George Pell is supposed to represent Jesus, my Jesus, the protector of the poor and vulnerable, the bearer of mercy and grace, but instead he is the newest face of the deepest failures of the church of Jesus Christ. He makes gospel a lie by his actions. May God have mercy on us, on all those whom he has hurt and all those whose faith he has undermined. And may God have mercy on him.

The news of a campaign worker’s accusations of an unwanted kiss from Donald Trump doesn’t command much attention, because that’s the kind of behavior we have come to expect of him. He has bragged of his power to take what he wants from whomever he wants whenever he wants. And we hardly bat an eye …

It makes me tremble. I tremble at the frailty of the human condition. Exploitation, deceit, hypocrisy, selfishness, callousness are rampant. And, if we are honest, the seeds of all of these things, if not the fruit, are in all of us.

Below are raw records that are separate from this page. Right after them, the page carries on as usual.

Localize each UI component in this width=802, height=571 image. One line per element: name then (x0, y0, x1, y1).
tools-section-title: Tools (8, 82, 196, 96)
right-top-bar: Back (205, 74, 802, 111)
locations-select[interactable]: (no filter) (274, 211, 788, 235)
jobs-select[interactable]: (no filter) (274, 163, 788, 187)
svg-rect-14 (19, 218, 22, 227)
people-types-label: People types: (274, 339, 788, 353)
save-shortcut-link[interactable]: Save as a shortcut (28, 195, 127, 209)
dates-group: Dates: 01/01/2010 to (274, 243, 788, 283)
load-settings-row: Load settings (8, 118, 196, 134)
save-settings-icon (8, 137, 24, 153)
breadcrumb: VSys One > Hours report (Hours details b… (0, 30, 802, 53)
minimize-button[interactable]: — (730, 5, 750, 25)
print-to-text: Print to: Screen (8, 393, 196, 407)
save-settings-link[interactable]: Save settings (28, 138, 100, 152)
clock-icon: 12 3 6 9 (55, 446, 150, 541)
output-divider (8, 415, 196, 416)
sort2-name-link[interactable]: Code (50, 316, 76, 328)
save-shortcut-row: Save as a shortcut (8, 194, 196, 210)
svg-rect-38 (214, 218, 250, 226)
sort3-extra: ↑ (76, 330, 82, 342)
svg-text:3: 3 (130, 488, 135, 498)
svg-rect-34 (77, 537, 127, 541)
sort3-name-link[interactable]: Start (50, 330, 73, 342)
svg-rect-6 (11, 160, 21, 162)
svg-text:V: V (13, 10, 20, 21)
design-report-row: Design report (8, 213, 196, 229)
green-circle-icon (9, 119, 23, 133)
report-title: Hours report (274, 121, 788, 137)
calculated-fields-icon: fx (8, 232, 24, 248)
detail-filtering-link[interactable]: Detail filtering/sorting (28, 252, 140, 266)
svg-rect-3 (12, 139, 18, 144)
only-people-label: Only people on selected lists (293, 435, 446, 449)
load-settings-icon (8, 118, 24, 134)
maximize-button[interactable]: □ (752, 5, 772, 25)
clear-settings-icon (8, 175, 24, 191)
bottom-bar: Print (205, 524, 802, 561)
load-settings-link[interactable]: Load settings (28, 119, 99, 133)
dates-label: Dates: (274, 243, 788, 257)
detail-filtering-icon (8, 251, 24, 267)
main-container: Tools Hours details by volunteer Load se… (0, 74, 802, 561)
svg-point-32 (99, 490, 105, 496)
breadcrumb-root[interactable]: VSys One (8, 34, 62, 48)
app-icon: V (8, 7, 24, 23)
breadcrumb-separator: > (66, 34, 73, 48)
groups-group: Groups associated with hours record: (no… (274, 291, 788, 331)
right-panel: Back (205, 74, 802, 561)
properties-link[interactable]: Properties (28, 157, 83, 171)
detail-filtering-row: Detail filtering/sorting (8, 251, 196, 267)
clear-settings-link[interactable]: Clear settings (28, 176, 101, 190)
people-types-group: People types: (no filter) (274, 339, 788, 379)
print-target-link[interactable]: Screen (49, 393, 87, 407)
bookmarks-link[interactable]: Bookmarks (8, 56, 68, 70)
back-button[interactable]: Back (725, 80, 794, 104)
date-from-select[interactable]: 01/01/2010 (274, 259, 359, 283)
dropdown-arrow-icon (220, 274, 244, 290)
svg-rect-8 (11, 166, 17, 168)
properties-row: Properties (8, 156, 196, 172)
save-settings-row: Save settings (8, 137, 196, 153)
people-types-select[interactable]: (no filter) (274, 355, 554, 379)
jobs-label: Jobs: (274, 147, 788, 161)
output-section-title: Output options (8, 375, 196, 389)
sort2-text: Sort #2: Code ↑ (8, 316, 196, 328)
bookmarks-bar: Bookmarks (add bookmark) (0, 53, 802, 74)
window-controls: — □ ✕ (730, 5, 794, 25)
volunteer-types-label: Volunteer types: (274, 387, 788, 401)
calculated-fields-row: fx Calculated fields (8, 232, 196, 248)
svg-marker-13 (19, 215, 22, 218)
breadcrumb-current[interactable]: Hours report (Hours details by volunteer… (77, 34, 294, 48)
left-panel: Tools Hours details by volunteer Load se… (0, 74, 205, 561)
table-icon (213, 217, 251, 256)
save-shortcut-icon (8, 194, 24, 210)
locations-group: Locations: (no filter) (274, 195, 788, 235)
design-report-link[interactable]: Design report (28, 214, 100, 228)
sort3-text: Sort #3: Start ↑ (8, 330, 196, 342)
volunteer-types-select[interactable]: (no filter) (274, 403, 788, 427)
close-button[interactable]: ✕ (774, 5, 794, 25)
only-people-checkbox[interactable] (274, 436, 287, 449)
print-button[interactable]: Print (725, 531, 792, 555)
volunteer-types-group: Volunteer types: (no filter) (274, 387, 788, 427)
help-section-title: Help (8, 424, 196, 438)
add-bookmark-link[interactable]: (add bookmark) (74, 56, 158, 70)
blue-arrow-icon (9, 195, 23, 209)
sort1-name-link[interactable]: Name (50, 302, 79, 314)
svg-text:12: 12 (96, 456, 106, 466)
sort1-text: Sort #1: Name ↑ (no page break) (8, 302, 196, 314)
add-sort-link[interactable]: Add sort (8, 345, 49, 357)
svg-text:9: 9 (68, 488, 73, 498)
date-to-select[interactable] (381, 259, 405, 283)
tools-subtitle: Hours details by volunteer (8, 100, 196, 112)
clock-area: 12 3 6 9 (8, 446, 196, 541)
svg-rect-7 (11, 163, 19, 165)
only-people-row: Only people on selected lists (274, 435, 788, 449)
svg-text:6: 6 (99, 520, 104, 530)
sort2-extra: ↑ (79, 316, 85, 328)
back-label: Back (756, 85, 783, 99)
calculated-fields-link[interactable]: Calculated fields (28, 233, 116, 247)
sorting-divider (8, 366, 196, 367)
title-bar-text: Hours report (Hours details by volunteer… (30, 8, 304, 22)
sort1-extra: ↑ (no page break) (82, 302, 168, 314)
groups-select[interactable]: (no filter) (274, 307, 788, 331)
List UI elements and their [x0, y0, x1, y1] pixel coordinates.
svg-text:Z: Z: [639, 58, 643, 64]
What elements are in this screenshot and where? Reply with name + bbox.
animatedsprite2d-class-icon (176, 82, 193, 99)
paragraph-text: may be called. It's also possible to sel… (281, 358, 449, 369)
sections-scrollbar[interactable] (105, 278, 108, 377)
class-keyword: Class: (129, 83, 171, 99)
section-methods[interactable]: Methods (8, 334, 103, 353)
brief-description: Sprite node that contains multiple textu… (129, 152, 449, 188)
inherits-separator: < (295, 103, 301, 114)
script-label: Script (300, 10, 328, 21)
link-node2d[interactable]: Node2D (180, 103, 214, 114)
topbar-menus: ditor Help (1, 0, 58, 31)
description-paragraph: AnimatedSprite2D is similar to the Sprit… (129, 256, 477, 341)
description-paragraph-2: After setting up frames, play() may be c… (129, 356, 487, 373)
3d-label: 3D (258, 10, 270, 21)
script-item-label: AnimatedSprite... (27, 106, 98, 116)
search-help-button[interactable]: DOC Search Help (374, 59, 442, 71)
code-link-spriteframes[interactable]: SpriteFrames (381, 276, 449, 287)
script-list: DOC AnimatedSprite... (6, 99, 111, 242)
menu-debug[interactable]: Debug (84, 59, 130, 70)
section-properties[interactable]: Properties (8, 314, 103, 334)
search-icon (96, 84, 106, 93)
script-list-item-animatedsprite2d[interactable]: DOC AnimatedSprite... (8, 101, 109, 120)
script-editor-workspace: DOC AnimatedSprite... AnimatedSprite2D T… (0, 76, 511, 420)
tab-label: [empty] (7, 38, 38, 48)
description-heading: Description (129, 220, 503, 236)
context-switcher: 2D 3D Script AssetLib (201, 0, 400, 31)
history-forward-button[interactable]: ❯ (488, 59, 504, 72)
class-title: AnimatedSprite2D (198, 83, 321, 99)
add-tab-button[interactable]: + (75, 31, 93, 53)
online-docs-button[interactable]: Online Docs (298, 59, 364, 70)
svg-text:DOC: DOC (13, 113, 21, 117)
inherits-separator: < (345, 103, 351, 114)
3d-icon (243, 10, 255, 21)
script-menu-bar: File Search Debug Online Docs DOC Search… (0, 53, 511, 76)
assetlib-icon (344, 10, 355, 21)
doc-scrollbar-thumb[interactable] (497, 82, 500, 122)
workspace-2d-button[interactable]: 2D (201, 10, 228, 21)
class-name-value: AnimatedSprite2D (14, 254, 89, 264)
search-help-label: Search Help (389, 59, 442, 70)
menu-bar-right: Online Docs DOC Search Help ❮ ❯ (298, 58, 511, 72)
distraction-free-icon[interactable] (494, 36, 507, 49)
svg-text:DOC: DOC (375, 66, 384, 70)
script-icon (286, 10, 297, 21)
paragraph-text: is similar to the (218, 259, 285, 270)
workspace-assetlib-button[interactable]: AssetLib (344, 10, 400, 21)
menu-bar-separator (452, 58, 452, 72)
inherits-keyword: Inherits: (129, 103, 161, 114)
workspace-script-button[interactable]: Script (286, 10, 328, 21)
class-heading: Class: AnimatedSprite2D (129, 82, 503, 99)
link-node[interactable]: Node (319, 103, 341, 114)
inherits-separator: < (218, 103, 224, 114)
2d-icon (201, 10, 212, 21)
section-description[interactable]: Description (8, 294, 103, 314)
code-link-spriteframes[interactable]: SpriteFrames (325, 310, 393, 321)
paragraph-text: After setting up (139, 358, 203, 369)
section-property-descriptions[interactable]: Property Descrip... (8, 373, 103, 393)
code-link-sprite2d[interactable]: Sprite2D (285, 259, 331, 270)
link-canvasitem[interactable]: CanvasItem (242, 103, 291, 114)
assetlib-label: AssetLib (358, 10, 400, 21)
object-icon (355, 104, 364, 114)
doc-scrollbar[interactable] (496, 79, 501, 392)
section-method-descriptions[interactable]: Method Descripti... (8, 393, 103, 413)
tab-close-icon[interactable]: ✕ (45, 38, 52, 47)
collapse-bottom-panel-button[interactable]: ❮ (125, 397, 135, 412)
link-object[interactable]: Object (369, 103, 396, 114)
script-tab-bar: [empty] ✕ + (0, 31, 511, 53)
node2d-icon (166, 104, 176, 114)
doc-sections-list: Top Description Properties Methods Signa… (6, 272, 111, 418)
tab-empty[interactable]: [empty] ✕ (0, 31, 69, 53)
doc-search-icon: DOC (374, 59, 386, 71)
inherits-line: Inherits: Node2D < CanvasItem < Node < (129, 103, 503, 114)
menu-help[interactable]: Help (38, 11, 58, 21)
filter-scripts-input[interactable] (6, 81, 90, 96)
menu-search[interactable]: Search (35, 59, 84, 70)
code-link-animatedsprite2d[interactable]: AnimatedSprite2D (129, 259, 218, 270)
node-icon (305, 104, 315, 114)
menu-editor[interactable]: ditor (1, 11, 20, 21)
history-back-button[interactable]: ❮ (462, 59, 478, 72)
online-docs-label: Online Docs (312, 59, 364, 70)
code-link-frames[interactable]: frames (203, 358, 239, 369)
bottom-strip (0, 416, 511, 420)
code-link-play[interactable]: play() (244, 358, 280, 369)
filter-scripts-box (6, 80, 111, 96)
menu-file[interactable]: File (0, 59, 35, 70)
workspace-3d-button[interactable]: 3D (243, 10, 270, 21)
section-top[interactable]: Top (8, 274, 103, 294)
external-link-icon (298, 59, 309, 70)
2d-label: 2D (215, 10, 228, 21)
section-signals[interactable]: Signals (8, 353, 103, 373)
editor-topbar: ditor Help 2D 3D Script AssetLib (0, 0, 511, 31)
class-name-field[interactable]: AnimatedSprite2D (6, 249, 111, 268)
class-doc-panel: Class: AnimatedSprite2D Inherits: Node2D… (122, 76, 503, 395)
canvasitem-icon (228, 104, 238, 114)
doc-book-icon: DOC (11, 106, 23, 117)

It brings me grief, great grief, because there seem so few who can honestly command our honor and respect, so few among who should be the archetypes of human accomplishment who genuinely model fidelity or integrity or selflessness or righteousness, which is simply to say, doing the right thing because it is the right thing.

We cannot expect our icons to be perfect. We are all equally human, all of us equally fragile in heart and will, in our ability to choose always what is best, to do always what is right. Which is why the most essential of human virtues for any of us, president or school teacher, entrepreneur or soldier, priest or convenience store clerk, is humility.

Humility means knowing what and who we are, acknowledging and admitting our frailty, acknowledging and admitting that we need help, that each of us need help, in being and becoming who we are meant to be as human beings, help from each other and help from God. “So help me, God” is not an oath, but a plea, a heartfelt plea for God to guide and strengthen, and, when we fall short, to forgive.

a biblical mandate

a biblical mandate

In case you missed it … Alexandria Ocasio-Cortez quotes the Bible.

Last month White House press secretary Sarah Huckabee Sanders condescendingly dismissed Alexandria Ocasio-Cortez’ Green New Deal saying:

I don’t think we’re going to listen to her on much of anything, particularly not on matters that we’re going to leave in to the hands of a much, much higher authority … [The country should leave the fate of the planet in] the hands of something and someone much more powerful than any of us.

Ocasio-Cortez tweeted in reply:

She’s right. Taking care of this planet is our human responsibility, our delegated responsibility, from the One in whose image we are made. Like the One who made us, we possess the power to build up or tear down, to protect or to destroy, to care … or not.

How can we claim to love God and not love (care for) this earth that God has created? How can we claim to love our neighbors and not care for the home which sustains their life and all life?

Christian environmentalist is not an oxymoron. Environmentalism is an essential and necessary part of our Christian identity!